### THE TASK
Please return only the lines from the one showing "Община Криводол" to the end of the entries, keeping both ends and dropping every picture.

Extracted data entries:
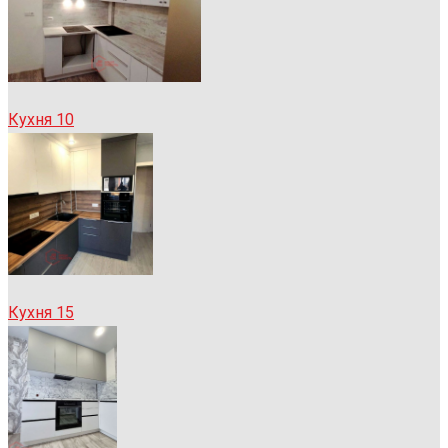
Кухня 10
Кухня 15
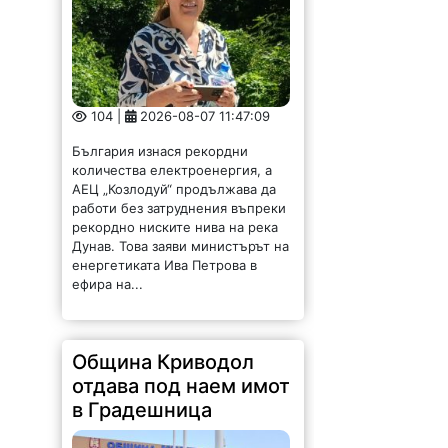
104 |
2026-08-07 11:47:09
България изнася рекордни
количества електроенергия, а
АЕЦ „Козлодуй“ продължава да
работи без затруднения въпреки
рекордно ниските нива на река
Дунав. Това заяви министърът на
енергетиката Ива Петрова в
ефира на...
Община Криводол
отдава под наем имот
в Градешница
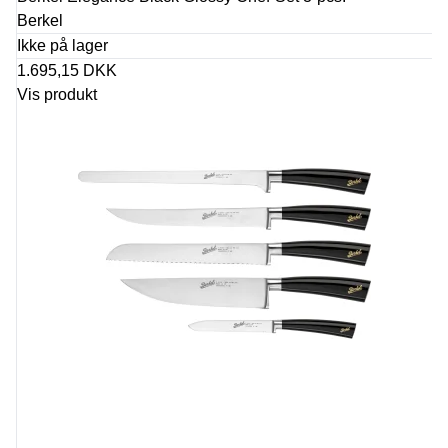
Berkel
Ikke på lager
1.695,15 DKK
Vis produkt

### TASK OUTPUT
Община Криводол
отдава под наем имот
в Градешница
Berkel
Ikke på lager
1.695,15 DKK
Vis produkt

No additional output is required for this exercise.